24. A device for decoding video data, the device comprising: means
for deriving a single palette table, for a current block of the
video data, that includes entries having three color values; means
for determining whether a pixel in a current block of the video
data includes a luma component and chroma components; means for
determining a number of color values to retrieve from the single
palette table based on the determination of whether the pixel in
the current block includes the luma component and the chroma
components; and means for palette-mode decoding the pixel in the
current block of the video data based on the determination of the
number of color values to retrieve.
25. The device of claim 24, further comprising: means for
determining a phase alignment between luma components of the
current block and chroma components of the current block, wherein
the means for determining whether the pixel in the current block
includes the luma component and the chroma components comprises
means for determining whether the pixel in the current block
includes the luma component and the chroma components based on the
determined phase alignment.
26. The device of claim 24, wherein the means for determining the
number of color values comprises means for determining that three
color values are to be retrieved from the single palette table
based on the determination that the pixel in the current block
includes the luma component and the chroma components, and wherein
the means for palette-mode decoding the pixel in the current block
comprises means for retrieving the three color values from the
single palette table and means for assigning each of the three
color values to respective luma and chroma components of the
pixel.
27. The device of claim 24, wherein the means for determining the
number of color values comprises means for determining that only a
single color value of the three color values is to be retrieved
from the single palette table based on the determination that the
pixel in the current block includes only the luma component and
none of the chroma components, and wherein the means for
palette-mode decoding the pixel in the current block comprises
means for retrieving the single color value from the single palette
table and means for assigning the single color value to the luma
component of the pixel.
28. A method of encoding video data, the method comprising:
determining that a pixel in a current block of the video data is
not to be encoded based on a single palette table; determining
whether the pixel in the current block of the video data includes a
luma component and chroma components; determining a number of color
values to signal in a bitstream based on the determination of
whether the pixel in the current block includes the luma component
and the chroma components; and signaling color values for the pixel
in the bitstream, used for reconstructing the current block, based
on the determined number of color values.
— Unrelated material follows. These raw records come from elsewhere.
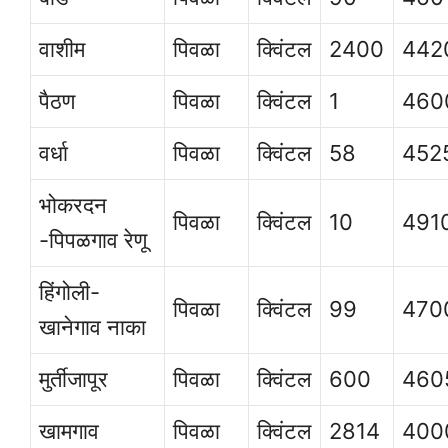
वाशीम
पिवळा
क्विंटल
2400
442
पैठण
पिवळा
क्विंटल
1
460
वर्धा
पिवळा
क्विंटल
58
452
भोकरदन
पिवळा
क्विंटल
10
491
-पिपळगाव रेणू
हिंगोली-
पिवळा
क्विंटल
99
470
खानेगाव नाका
मुर्तीजापूर
पिवळा
क्विंटल
600
460
खामगाव
पिवळा
क्विंटल
2814
400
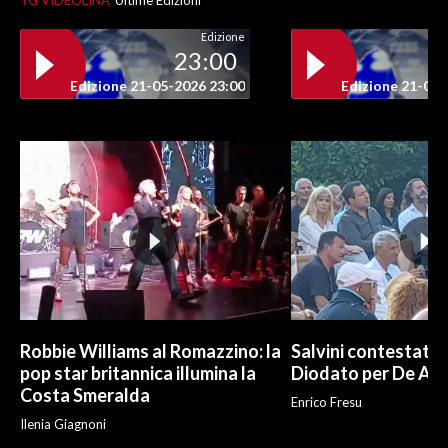
TG VIDEOLINA
Ultime Edizioni
Edizione
23:00
Edizione 21-05-2026 23:00
Edizione 21-05-
Robbie Williams al Romazzino: la
Salvini contestato 
pop star britannica illumina la
Diodato per De And
Costa Smeralda
Enrico Fresu
Ilenia Giagnoni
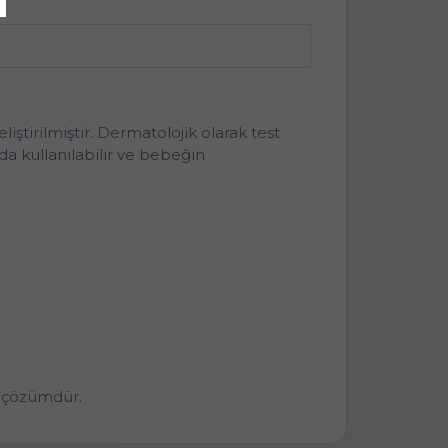
tirilmiştir. Dermatolojik olarak test
 da kullanılabilir ve bebeğin
r çözümdür.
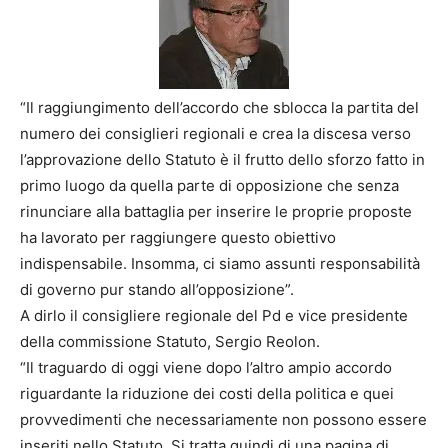
“Il raggiungimento dell’accordo che sblocca la partita del
numero dei consiglieri regionali e crea la discesa verso
l’approvazione dello Statuto è il frutto dello sforzo fatto in
primo luogo da quella parte di opposizione che senza
rinunciare alla battaglia per inserire le proprie proposte
ha lavorato per raggiungere questo obiettivo
indispensabile. Insomma, ci siamo assunti responsabilità
di governo pur stando all’opposizione”.
A dirlo il consigliere regionale del Pd e vice presidente
della commissione Statuto, Sergio Reolon.
“Il traguardo di oggi viene dopo l’altro ampio accordo
riguardante la riduzione dei costi della politica e quei
provvedimenti che necessariamente non possono essere
inseriti nello Statuto. Si tratta quindi di una pagina di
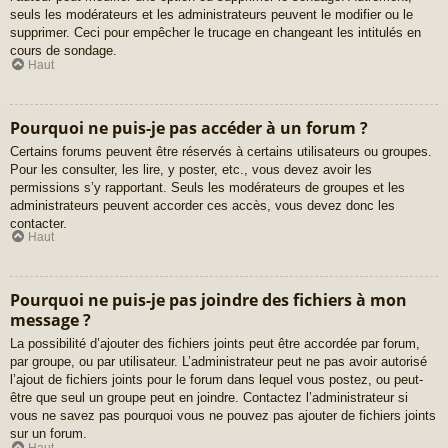
seuls les modérateurs et les administrateurs peuvent le modifier ou le
supprimer. Ceci pour empêcher le trucage en changeant les intitulés en
cours de sondage.
Haut
Pourquoi ne puis-je pas accéder à un forum ?
Certains forums peuvent être réservés à certains utilisateurs ou groupes.
Pour les consulter, les lire, y poster, etc., vous devez avoir les
permissions s’y rapportant. Seuls les modérateurs de groupes et les
administrateurs peuvent accorder ces accès, vous devez donc les
contacter.
Haut
Pourquoi ne puis-je pas joindre des fichiers à mon
message ?
La possibilité d’ajouter des fichiers joints peut être accordée par forum,
par groupe, ou par utilisateur. L’administrateur peut ne pas avoir autorisé
l’ajout de fichiers joints pour le forum dans lequel vous postez, ou peut-
être que seul un groupe peut en joindre. Contactez l’administrateur si
vous ne savez pas pourquoi vous ne pouvez pas ajouter de fichiers joints
sur un forum.
Haut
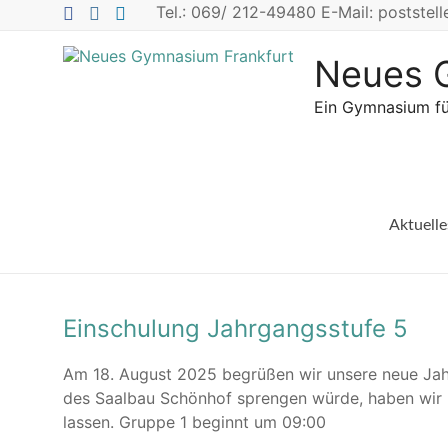
Zum
Tel.: 069/ 212-49480 E-Mail: poststel
Inhalt
springen
Neues 
Ein Gymnasium fü
Aktuelle
Einschulung Jahrgangsstufe 5
Am 18. August 2025 begrüßen wir unsere neue Jahr
des Saalbau Schönhof sprengen würde, haben wir un
lassen. Gruppe 1 beginnt um 09:00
29. The method of claim 28, wherein determining the number of color
values to signal in the bitstream comprises determining that three
color values are to be signaled in the bitstream based on the
determination that the pixel in the current block includes the luma
component and the chroma components, and wherein signaling color
values comprises signaling three color values for the pixel.
30. The method of claim 28, wherein determining the number of color
values to signal in the bitstream comprises determining that only a
single color value is to be signaled in the bitstream based on the
determination that the pixel in the current block includes only the
luma component and none of the chroma components, and wherein
signaling comprises signaling only one color value for the
pixel.
31. The method of claim 28, wherein signaling color values
comprises signaling quantized color values.
32. A device for encoding video data, the device comprising: a
memory unit configured to store a palette table, for a current
block of the video data; and a video encoder configured to:
determine that a pixel in the current block of the video data is
not to be encoded based on the palette table; determine whether the
pixel in the current block of the video data includes a luma
component and chroma components; determine a number of color values
to signal in a bitstream based on the determination of whether the
pixel in the current block includes the luma component and the
chroma components; and signal color values for the pixel in the
bitstream, used for reconstructing the current block, based on the
determined number of color values.
33. The device of claim 32, wherein to determine the number of
color values to signal in the bitstream, the video encoder is
configured to determine that three color values are to be signaled
in the bitstream based on the determination that the pixel in the
current block includes the luma component and the chroma
components, and wherein to signal color values, the video encoder
is configured to signal three color values for the pixel.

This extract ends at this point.